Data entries
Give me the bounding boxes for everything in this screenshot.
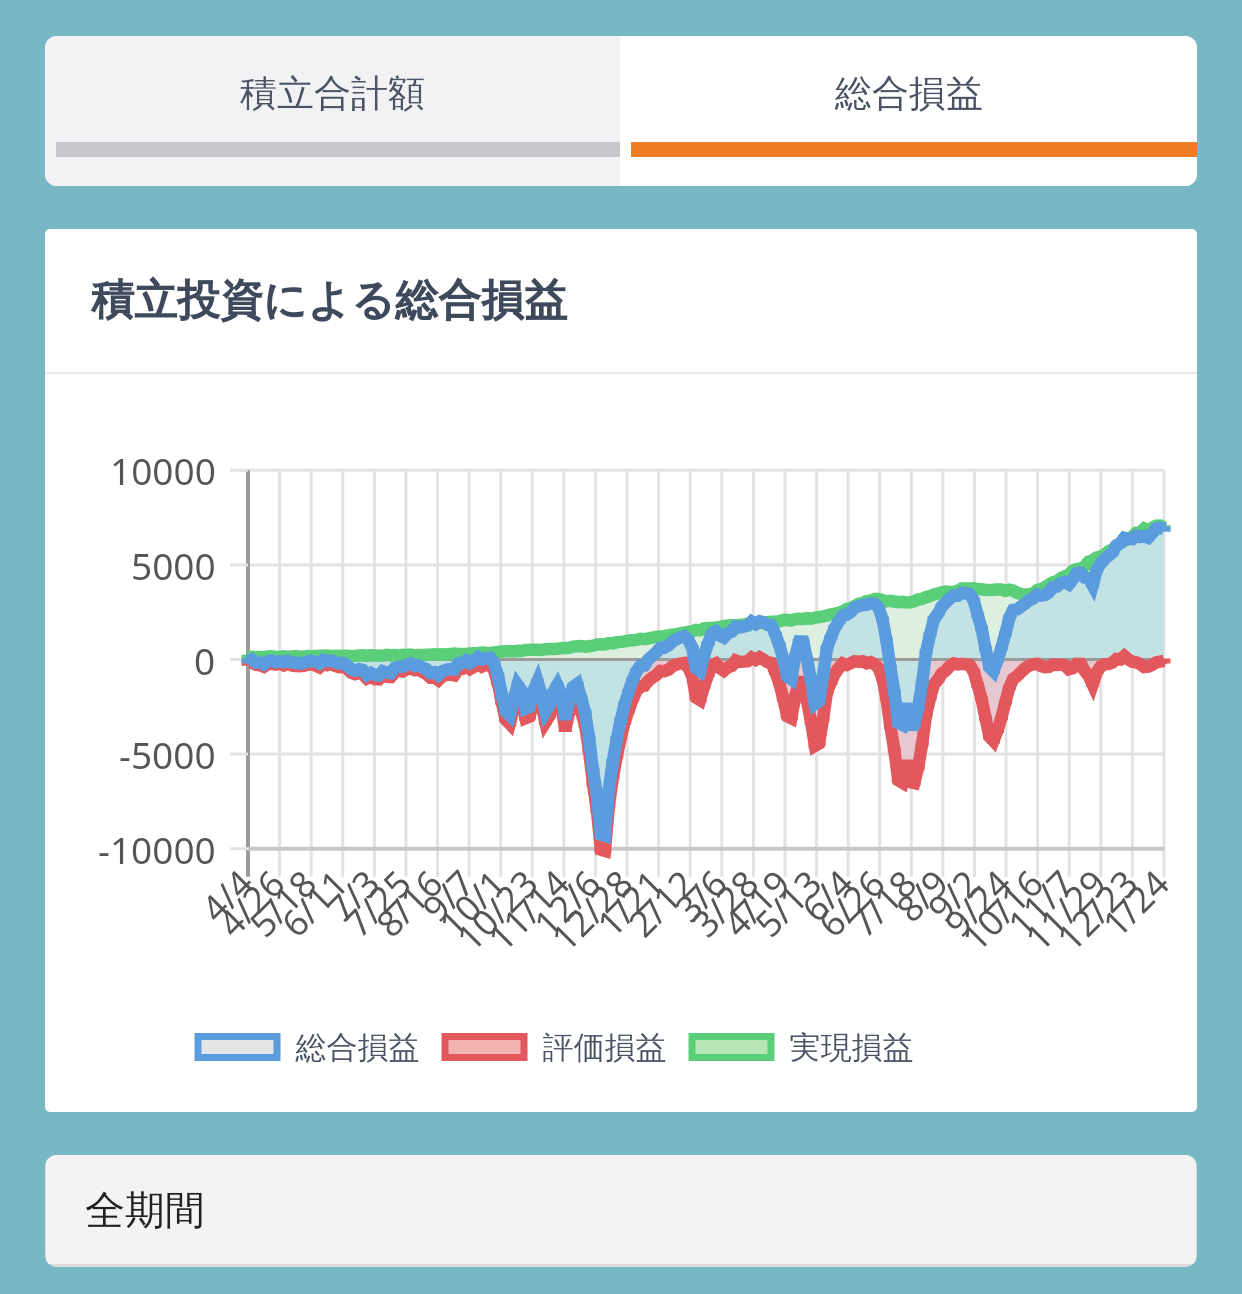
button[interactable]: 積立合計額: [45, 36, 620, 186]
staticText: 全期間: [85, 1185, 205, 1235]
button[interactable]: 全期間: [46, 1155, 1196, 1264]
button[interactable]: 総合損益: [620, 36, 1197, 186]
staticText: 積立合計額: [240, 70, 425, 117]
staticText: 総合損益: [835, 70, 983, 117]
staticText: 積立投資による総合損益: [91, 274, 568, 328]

> Exercise aim
Only the pictures are to be left out, and all of the data must otherwise be transcribed exactly.

> Exercise answer
Give me the bounding boxes for everything in this screenshot.
button[interactable]: 積立合計額: [45, 36, 620, 186]
staticText: 全期間: [85, 1185, 205, 1235]
button[interactable]: 全期間: [46, 1155, 1196, 1264]
button[interactable]: 総合損益: [620, 36, 1197, 186]
staticText: 積立合計額: [240, 70, 425, 117]
staticText: 総合損益: [835, 70, 983, 117]
staticText: 積立投資による総合損益: [91, 274, 568, 328]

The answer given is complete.